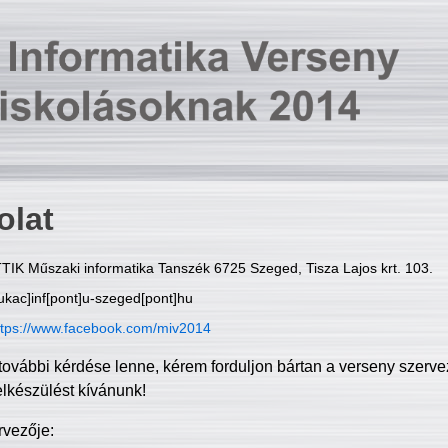
olat
TIK Műszaki informatika Tanszék 6725 Szeged, Tisza Lajos krt. 103.
ukac]inf[pont]u-szeged[pont]hu
ttps://www.facebook.com/miv2014
további kérdése lenne, kérem forduljon bártan a verseny szerve
elkészülést kívánunk!
rvezője:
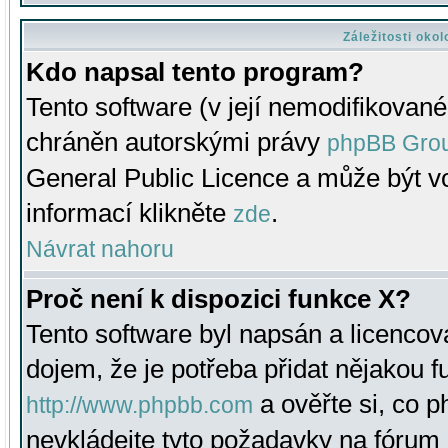
Záležitosti oko
Kdo napsal tento program?
Tento software (v její nemodifikované
chráněn autorskými právy
phpBB Gro
General Public Licence a může být vo
informací klikněte
.
zde
Návrat nahoru
Proč není k dispozici funkce X?
Tento software byl napsán a licenco
dojem, že je potřeba přidat nějakou f
a ověřte si, co 
http://www.phpbb.com
nevkládejte tyto požadavky na fóru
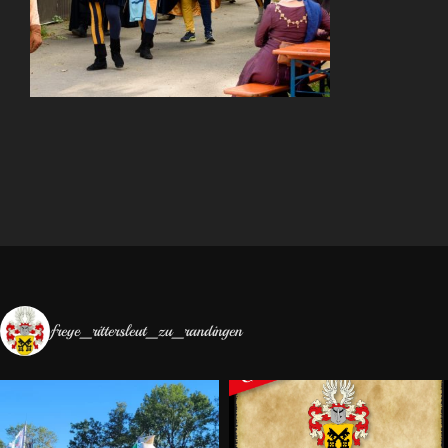
freye_rittersleut_zu_randingen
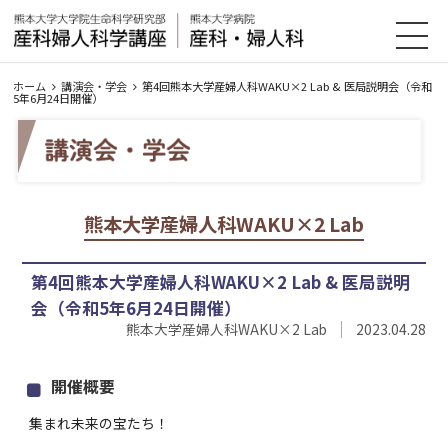
HOME
教室紹介
診療案内
研究・業績
ホーム
講演会・学会
第4回熊本大学産婦人科WAKU×2 Lab & 医局説明会（令和
5年6月24日開催）
入局案内
お知らせ・イベント
アクセス
リンク集
熊本大学産婦人科WAKU×2 Lab
会員のページ
サイトマップ
第4回熊本大学産婦人科WAKU×2 Lab & 医局説明
会（令和5年6月24日開催）
熊本大学産婦人科WAKU×2 Lab
2023.04.28
開催概要
集まれ未来の宝たち！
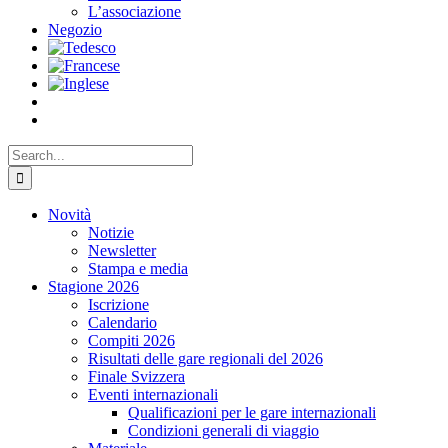
L’associazione
Negozio
Search
for:
Novità
Notizie
Newsletter
Stampa e media
Stagione 2026
Iscrizione
Calendario
Compiti 2026
Risultati delle gare regionali del 2026
Finale Svizzera
Eventi internazionali
Qualificazioni per le gare internazionali
Condizioni generali di viaggio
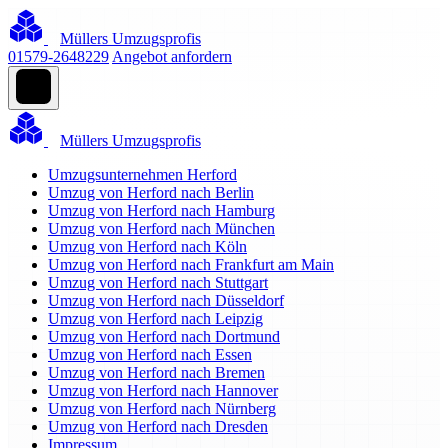
Müllers Umzugsprofis
01579-2648229
Angebot anfordern
Müllers Umzugsprofis
Umzugsunternehmen Herford
Umzug von Herford nach Berlin
Umzug von Herford nach Hamburg
Umzug von Herford nach München
Umzug von Herford nach Köln
Umzug von Herford nach Frankfurt am Main
Umzug von Herford nach Stuttgart
Umzug von Herford nach Düsseldorf
Umzug von Herford nach Leipzig
Umzug von Herford nach Dortmund
Umzug von Herford nach Essen
Umzug von Herford nach Bremen
Umzug von Herford nach Hannover
Umzug von Herford nach Nürnberg
Umzug von Herford nach Dresden
Impressum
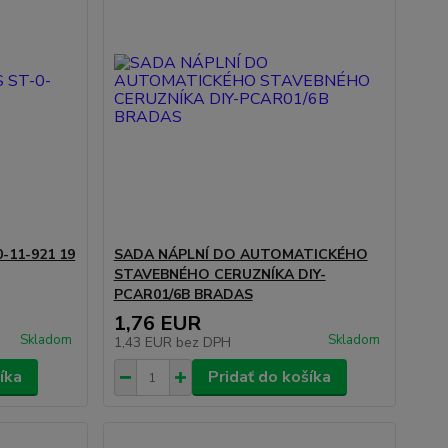
-11-921 19
SADA NÁPLNÍ DO AUTOMATICKÉHO
STAVEBNÉHO CERUZNÍKA DIY-
PCAR01/6B BRADAS
1,76 EUR
Skladom
Skladom
1,43 EUR
bez DPH
íka
Pridať do košíka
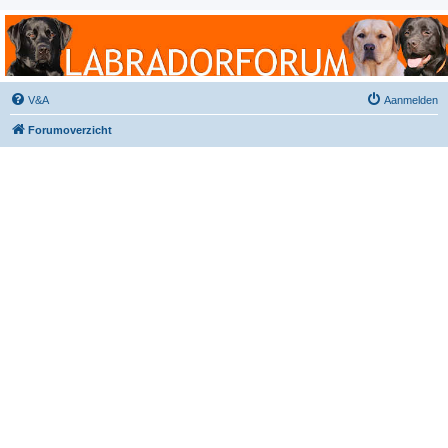
Labradorforum
Het gezelligste Labradorforum van Nederland en België!
V&A
Aanmelden
Forumoverzicht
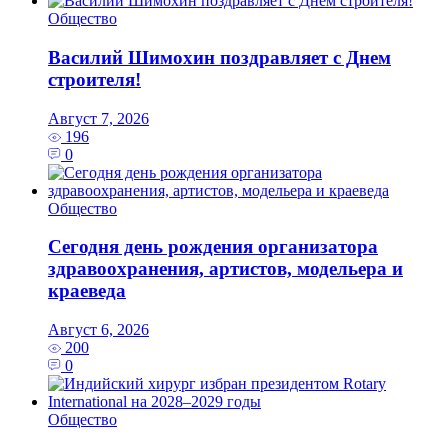
Общество
Василий Шимохин поздравляет с Днем
строителя!
Август 7, 2026
196
0
Общество
Сегодня день рождения организатора
здравоохранения, артистов, модельера и
краеведа
Август 6, 2026
200
0
Общество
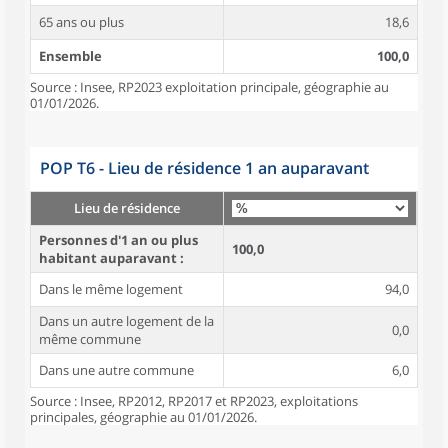
65 ans ou plus
18,6
Ensemble
100,0
Source : Insee, RP2023 exploitation principale, géographie au
01/01/2026.
POP T6 - Lieu de résidence 1 an auparavant
Lieu de résidence
Personnes d'1 an ou plus
100,0
habitant auparavant :
Dans le même logement
94,0
Dans un autre logement de la
0,0
même commune
Dans une autre commune
6,0
Source : Insee, RP2012, RP2017 et RP2023, exploitations
principales, géographie au 01/01/2026.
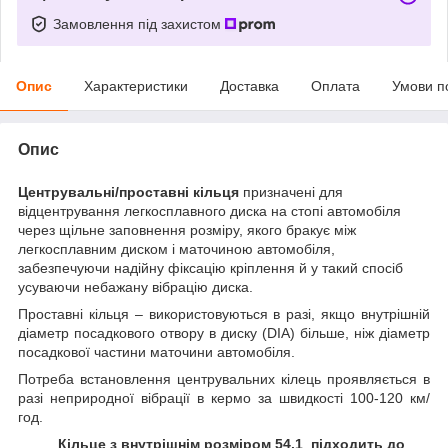
Замовлення під захистом
Опис
Характеристики
Доставка
Оплата
Умови п
Опис
Центрувальні/проставні кільця
призначені для
відцентрування легкосплавного диска на стопі автомобіля
через щільне заповнення розміру, якого бракує між
легкосплавним диском і маточиною автомобіля,
забезпечуючи надійну фіксацію кріплення й у такий спосіб
усуваючи небажану вібрацію диска.
Проставні кільця
–
використовуються в разі, якщо внутрішній
діаметр посадкового отвору в диску (
DIA)
більше, ніж діаметр
посадкової частини маточини автомобіля.
Потреба встановлення центрувальних кілець проявляється в
разі неприродної вібрації в кермо за швидкості 100-120 км/
год.
Кільце з внутрішнім розміром 54.1 підходить до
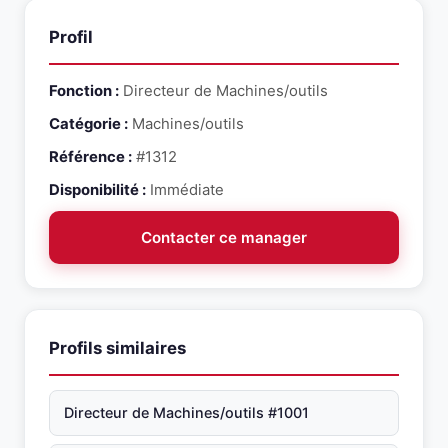
l'adequation du profil avec votre besoin.
Profil
Fonction :
Directeur de Machines/outils
Catégorie :
Machines/outils
Référence :
#1312
Disponibilité :
Immédiate
Contacter ce manager
Profils similaires
Directeur de Machines/outils #1001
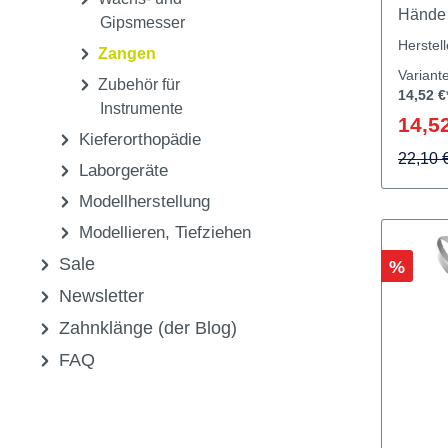
Scheren
Vorteile Verhind
Sonstige Instrumente
Verlet
Wachs- und
Hände 
Gipsmesser
Temper
Herstel
Zangen
Umfass
Variant
Zubehör für
Fläche
14,52 €
Instrumente
14,52
Kieferorthopädie
22,10 
Laborgeräte
Modellherstellung
Modellieren, Tiefziehen
Sale
Rabatt
%
Newsletter
Zahnklänge (der Blog)
FAQ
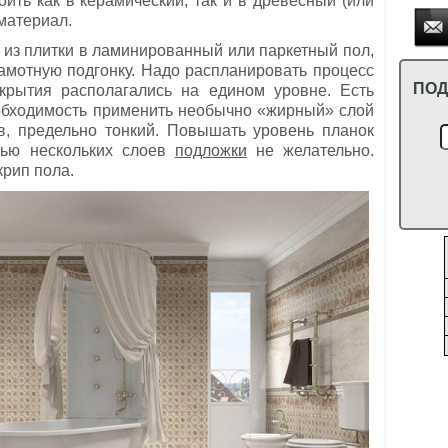
ить как в керамический, так и в древесный (или
материал.
 из плитки в ламинированный или паркетный пол,
амотную подгонку. Надо распланировать процесс
ПОД
крытия располагались на едином уровне. Есть
еобходимость применить необычно «жирный» слой
ив, предельно тонкий. Повышать уровень планок
щью нескольких слоев
подложки
не желательно.
крип пола.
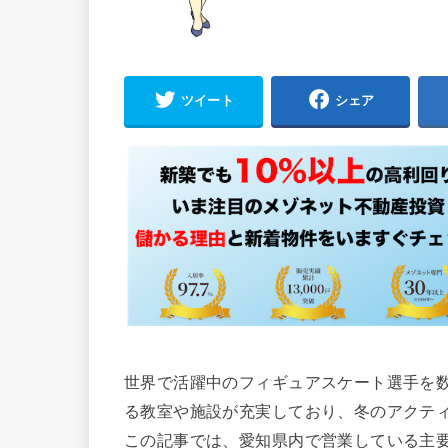
ツイート
シェア
世界で活躍中のフィギュアスケート選手を
る教室や施設が充実しており、冬のアクテ
この記事では、愛知県内で営業している主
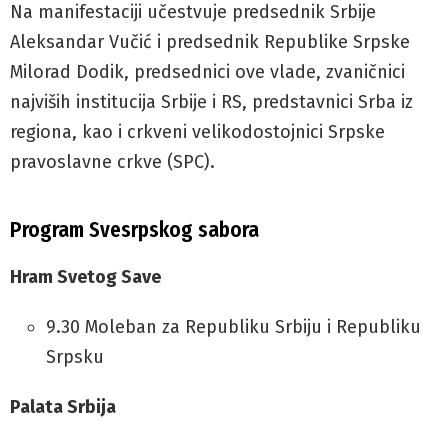
Na manifestaciji učestvuje predsednik Srbije
Aleksandar Vučić i predsednik Republike Srpske
Milorad Dodik, predsednici ove vlade, zvaničnici
najviših institucija Srbije i RS, predstavnici Srba iz
regiona, kao i crkveni velikodostojnici Srpske
pravoslavne crkve (SPC).
Program Svesrpskog sabora
Hram Svetog Save
9.30 Moleban za Republiku Srbiju i Republiku
Srpsku
Palata Srbija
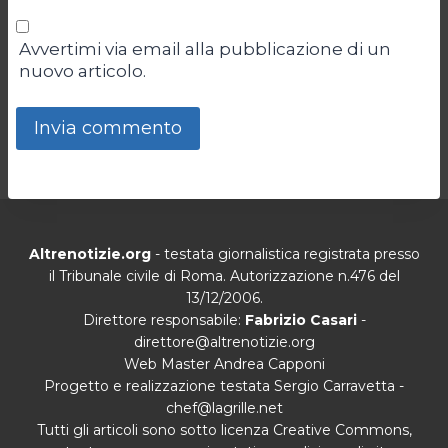
Avvertimi via email alla pubblicazione di un
nuovo articolo.
Altrenotizie.org
- testata giornalistica registrata presso
il Tribunale civile di Roma. Autorizzazione n.476 del
13/12/2006.
Direttore responsabile:
Fabrizio Casari
-
direttore@altrenotizie.org
Web Master Andrea Capponi
Progetto e realizzazione testata Sergio Carravetta -
chef@lagrille.net
Tutti gli articoli sono sotto licenza Creative Commons,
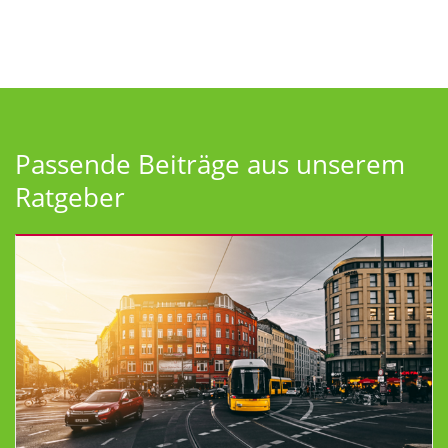
Passende Beiträge aus unserem
Ratgeber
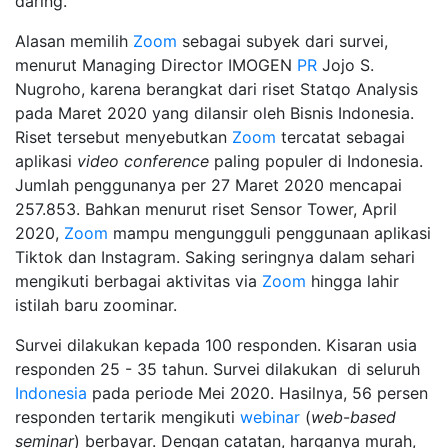
daring.
Alasan memilih
Zoom
sebagai subyek dari survei,
menurut Managing Director IMOGEN
PR
Jojo S.
Nugroho, karena berangkat dari riset Statqo Analysis
pada Maret 2020 yang dilansir oleh Bisnis Indonesia.
Riset tersebut menyebutkan
Zoom
tercatat sebagai
aplikasi
video
conference
paling populer di Indonesia.
Jumlah penggunanya per 27 Maret 2020 mencapai
257.853. Bahkan menurut riset Sensor Tower, April
2020,
Zoom
mampu mengungguli penggunaan aplikasi
Tiktok dan Instagram. Saking seringnya dalam sehari
mengikuti berbagai aktivitas via
Zoom
hingga lahir
istilah baru zoominar.
Survei dilakukan kepada 100 responden. Kisaran usia
responden 25 - 35 tahun. Survei dilakukan di seluruh
Indonesia
pada periode Mei 2020. Hasilnya, 56 persen
responden tertarik mengikuti
webinar
(
web
-
based
seminar
) berbayar. Dengan catatan, harganya murah,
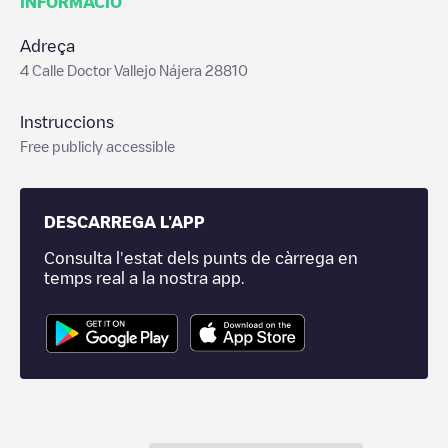
INFORMACIÓ
Adreça
4 Calle Doctor Vallejo Nájera 28810
Instruccions
Free publicly accessible
DESCARREGA L'APP
Consulta l'estat dels punts de càrrega en
temps real a la nostra app.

Activity
The expected answer is a copy of each line in the listing above that contains "mengikuti".

Solution to the problem
mengikuti berbagai aktivitas via
responden tertarik mengikuti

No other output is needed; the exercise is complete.